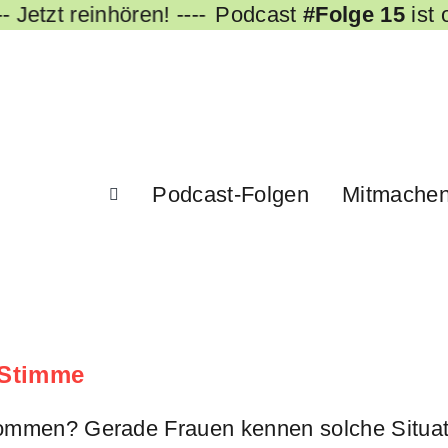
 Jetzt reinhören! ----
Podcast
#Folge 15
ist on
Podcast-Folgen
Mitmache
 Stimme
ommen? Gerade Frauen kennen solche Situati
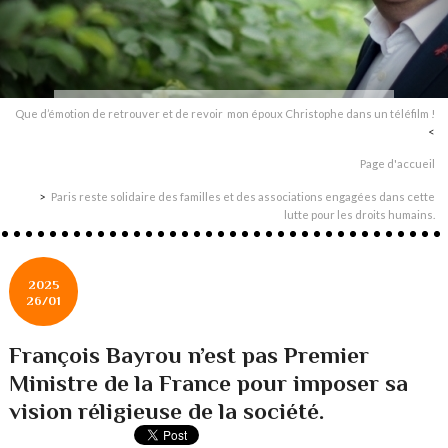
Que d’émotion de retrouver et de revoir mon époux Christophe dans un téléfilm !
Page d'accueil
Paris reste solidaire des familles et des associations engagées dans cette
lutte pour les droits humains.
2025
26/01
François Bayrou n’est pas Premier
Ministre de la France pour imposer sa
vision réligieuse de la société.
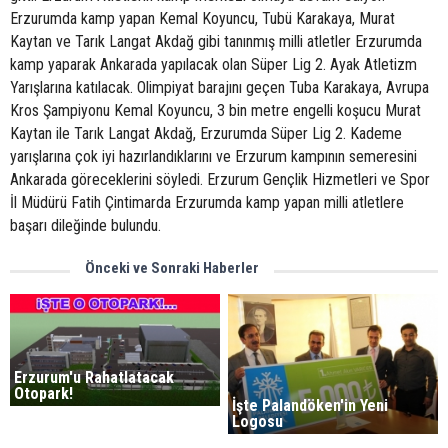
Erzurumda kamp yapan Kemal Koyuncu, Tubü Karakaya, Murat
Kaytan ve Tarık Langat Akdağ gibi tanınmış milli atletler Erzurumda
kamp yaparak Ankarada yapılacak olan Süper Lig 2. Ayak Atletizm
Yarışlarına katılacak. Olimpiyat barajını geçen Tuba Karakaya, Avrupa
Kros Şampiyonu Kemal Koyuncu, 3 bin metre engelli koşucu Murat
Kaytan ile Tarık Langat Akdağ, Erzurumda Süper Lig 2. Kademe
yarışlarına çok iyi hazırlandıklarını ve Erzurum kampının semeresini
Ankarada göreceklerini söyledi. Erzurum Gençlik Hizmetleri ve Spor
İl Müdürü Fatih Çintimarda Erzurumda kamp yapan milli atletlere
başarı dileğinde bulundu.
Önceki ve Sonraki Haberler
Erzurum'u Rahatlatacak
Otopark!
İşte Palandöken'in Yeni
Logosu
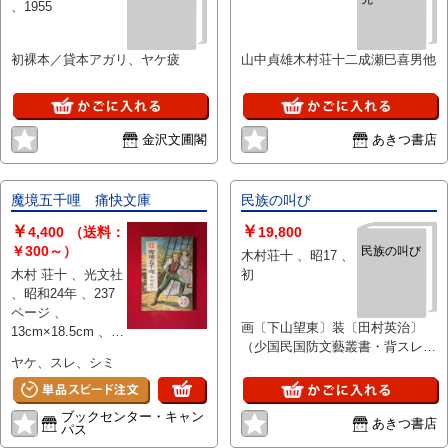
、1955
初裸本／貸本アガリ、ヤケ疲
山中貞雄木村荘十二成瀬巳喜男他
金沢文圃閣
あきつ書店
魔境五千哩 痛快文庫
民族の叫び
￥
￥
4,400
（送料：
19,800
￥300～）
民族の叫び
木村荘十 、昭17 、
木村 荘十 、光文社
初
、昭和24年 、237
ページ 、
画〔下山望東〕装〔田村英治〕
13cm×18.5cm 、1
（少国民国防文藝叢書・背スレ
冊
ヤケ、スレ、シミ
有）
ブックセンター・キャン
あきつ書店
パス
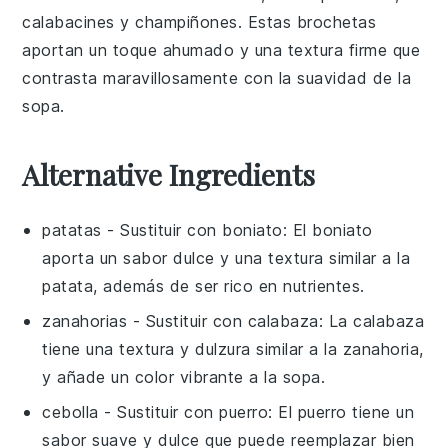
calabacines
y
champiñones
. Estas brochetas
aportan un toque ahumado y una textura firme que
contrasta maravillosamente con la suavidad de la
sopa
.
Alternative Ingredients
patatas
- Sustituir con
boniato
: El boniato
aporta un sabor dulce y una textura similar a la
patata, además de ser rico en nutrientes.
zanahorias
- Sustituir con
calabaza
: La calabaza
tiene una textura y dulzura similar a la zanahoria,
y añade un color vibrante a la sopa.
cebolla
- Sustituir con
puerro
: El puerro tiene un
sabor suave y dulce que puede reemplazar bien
○ ○ ○
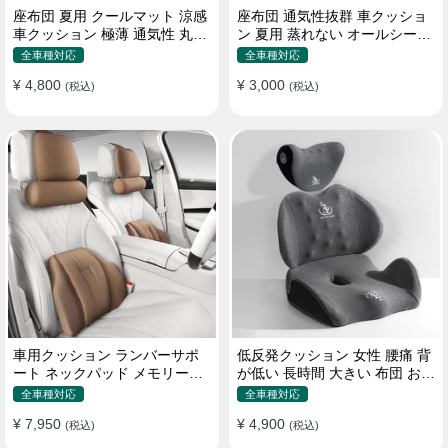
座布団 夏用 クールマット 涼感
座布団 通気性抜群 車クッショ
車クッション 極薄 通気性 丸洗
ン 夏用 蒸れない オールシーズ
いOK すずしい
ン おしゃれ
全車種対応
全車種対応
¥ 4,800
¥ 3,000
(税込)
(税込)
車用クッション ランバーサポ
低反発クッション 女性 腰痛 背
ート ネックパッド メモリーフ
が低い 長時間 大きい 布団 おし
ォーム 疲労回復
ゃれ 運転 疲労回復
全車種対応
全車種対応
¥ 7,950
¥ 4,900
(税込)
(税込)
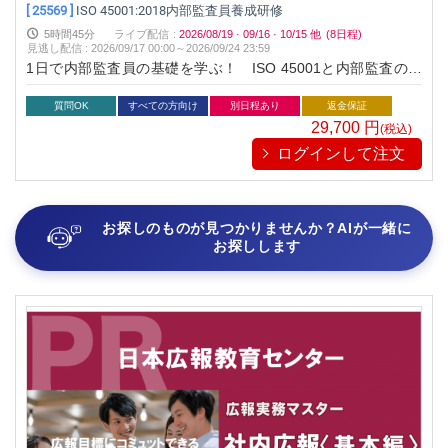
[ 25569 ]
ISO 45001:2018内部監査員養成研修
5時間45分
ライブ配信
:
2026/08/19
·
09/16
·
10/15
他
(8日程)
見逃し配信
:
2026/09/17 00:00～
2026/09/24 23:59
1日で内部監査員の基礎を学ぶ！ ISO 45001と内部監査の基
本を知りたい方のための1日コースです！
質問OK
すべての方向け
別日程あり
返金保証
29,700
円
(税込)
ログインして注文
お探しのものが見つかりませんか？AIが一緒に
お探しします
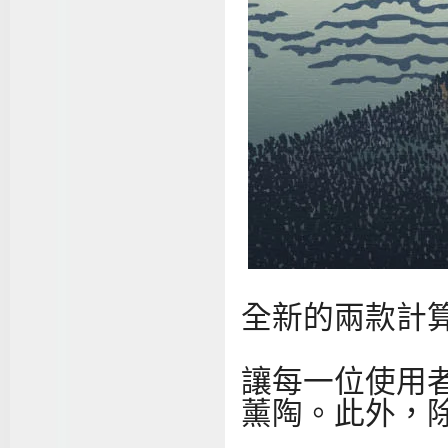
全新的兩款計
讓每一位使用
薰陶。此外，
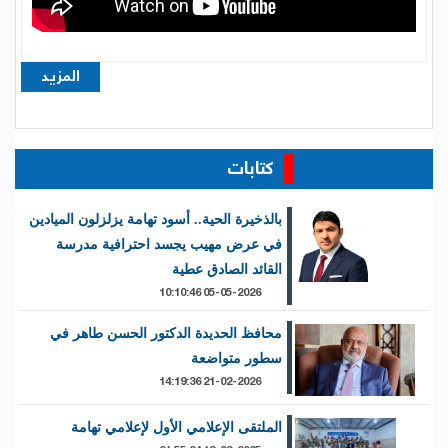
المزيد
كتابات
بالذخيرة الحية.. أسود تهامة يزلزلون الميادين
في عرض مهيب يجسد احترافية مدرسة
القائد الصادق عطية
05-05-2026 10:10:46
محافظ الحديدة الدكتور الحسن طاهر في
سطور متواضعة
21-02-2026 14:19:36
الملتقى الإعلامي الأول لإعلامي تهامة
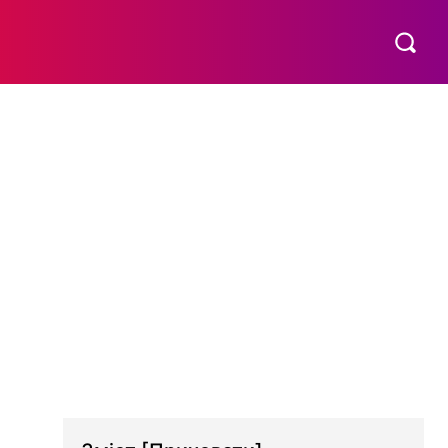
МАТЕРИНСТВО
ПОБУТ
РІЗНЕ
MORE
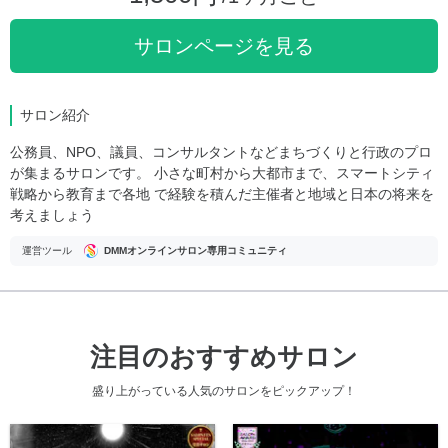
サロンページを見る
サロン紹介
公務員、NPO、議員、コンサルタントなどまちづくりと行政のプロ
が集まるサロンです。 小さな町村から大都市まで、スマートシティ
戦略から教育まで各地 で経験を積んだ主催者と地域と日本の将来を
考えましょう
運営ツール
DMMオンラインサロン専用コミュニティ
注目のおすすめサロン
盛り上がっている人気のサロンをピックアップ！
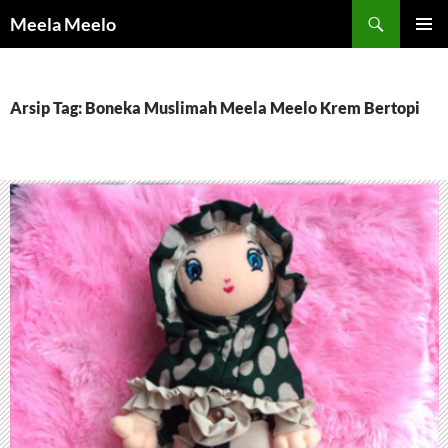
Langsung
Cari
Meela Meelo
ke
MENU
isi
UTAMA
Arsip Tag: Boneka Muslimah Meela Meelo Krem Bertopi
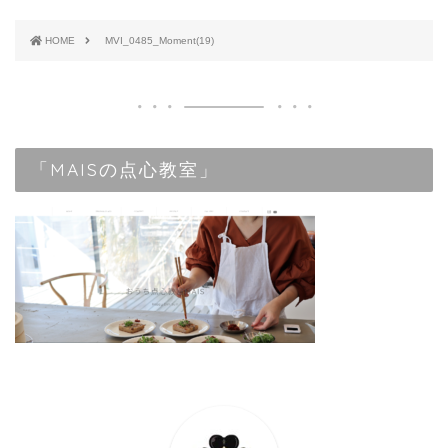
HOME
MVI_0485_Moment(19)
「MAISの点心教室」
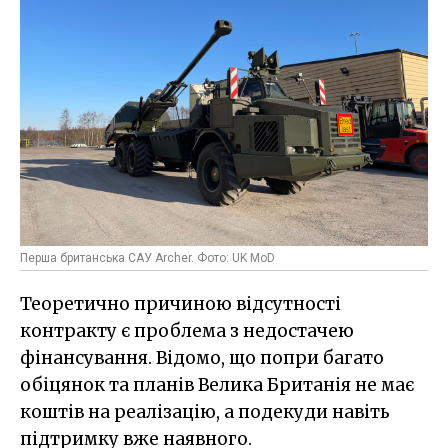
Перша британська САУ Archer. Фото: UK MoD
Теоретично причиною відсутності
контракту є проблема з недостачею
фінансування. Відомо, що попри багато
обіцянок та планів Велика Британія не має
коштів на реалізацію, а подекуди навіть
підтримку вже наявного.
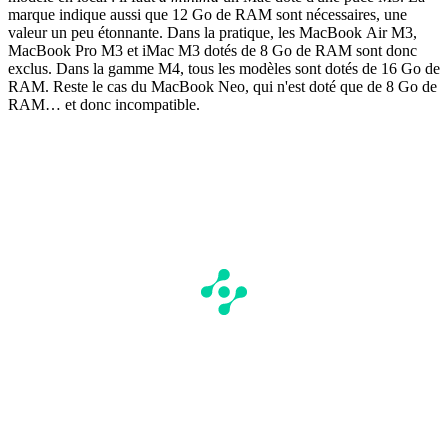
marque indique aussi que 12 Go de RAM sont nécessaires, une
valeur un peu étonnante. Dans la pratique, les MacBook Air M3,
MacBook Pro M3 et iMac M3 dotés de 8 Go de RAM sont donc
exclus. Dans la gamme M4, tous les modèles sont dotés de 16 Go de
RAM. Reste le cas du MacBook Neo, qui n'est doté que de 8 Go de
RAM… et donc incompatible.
○ ○ ○
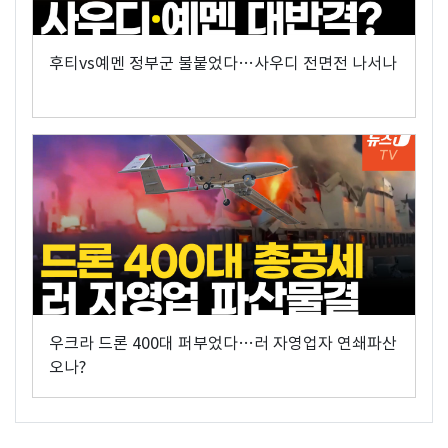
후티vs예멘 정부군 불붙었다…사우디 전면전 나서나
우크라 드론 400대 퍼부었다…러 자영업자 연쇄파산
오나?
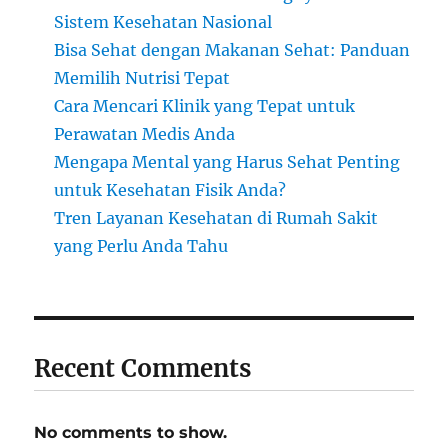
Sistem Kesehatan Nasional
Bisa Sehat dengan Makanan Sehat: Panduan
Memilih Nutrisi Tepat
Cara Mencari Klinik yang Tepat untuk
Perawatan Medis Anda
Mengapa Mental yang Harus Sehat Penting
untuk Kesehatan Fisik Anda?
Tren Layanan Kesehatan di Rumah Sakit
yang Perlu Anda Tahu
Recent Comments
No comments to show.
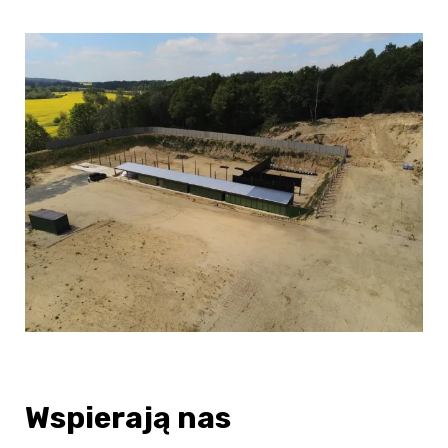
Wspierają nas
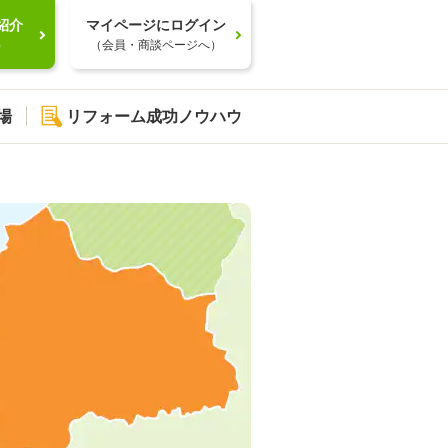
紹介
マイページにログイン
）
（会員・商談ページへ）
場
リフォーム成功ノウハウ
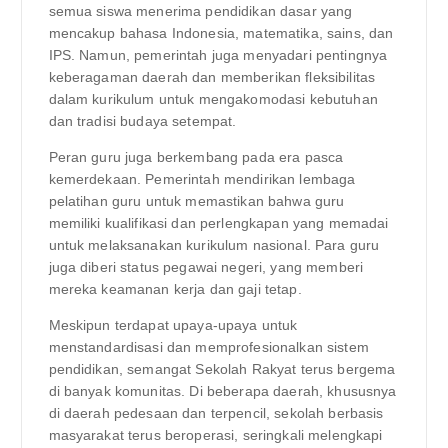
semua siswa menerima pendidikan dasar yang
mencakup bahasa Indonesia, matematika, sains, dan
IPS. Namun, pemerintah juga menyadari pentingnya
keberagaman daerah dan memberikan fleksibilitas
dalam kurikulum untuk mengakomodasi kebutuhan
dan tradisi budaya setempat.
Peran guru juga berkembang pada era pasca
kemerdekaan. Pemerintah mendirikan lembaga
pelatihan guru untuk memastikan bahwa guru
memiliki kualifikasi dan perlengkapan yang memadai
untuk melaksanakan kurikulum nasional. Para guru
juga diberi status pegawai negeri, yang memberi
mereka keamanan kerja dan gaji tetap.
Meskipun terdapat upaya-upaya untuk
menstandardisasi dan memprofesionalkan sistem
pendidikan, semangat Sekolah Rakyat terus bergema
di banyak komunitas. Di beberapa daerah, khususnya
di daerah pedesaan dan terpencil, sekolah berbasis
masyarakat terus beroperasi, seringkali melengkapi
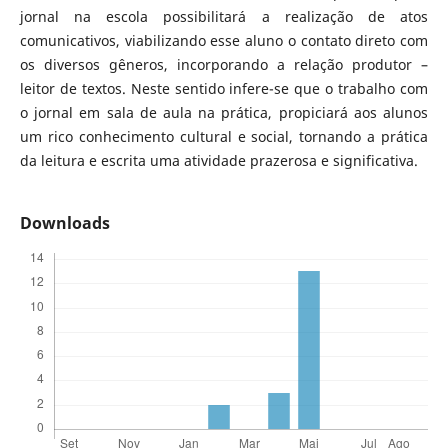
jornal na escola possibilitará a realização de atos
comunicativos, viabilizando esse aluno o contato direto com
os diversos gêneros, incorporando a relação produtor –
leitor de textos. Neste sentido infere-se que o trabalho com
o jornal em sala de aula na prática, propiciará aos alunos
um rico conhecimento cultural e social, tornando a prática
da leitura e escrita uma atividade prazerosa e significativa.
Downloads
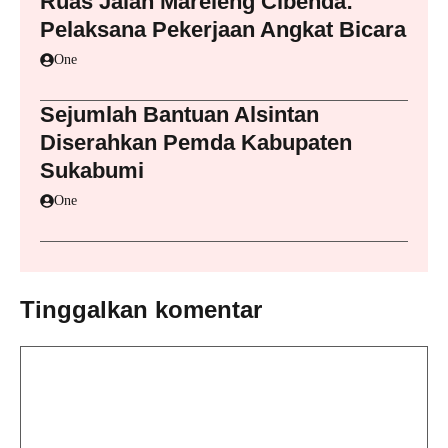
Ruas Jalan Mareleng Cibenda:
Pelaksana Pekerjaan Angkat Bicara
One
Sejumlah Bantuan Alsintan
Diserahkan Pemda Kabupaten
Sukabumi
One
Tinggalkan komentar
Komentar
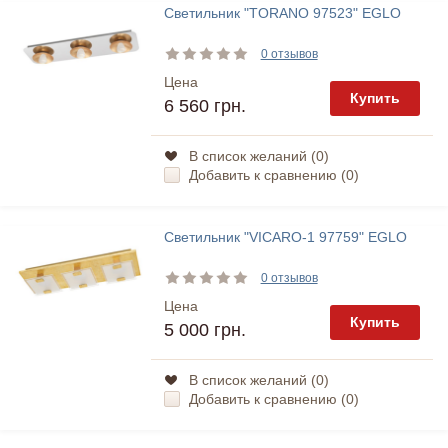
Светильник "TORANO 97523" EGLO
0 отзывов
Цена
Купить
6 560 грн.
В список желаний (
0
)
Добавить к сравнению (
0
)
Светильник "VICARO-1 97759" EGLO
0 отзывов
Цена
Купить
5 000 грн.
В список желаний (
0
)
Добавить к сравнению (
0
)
○ ○ ○
From the records above, copy only the lines running from the line holding "François Bayrou n’est pas Premier" through the line holding "Yarışlarına katılacak. Olimpiyat", with no pictures.

- **Exercise result**:
François Bayrou n’est pas Premier
Ministre de la France pour imposer sa
vision réligieuse de la société.
Erzurumda kamp yapan Kemal Koyuncu, Tubü Karakaya, Murat
Kaytan ve Tarık Langat Akdağ gibi tanınmış milli atletler Erzurumda
kamp yaparak Ankarada yapılacak olan Süper Lig 2. Ayak Atletizm
Yarışlarına katılacak. Olimpiyat barajını geçen Tuba Karakaya, Avrupa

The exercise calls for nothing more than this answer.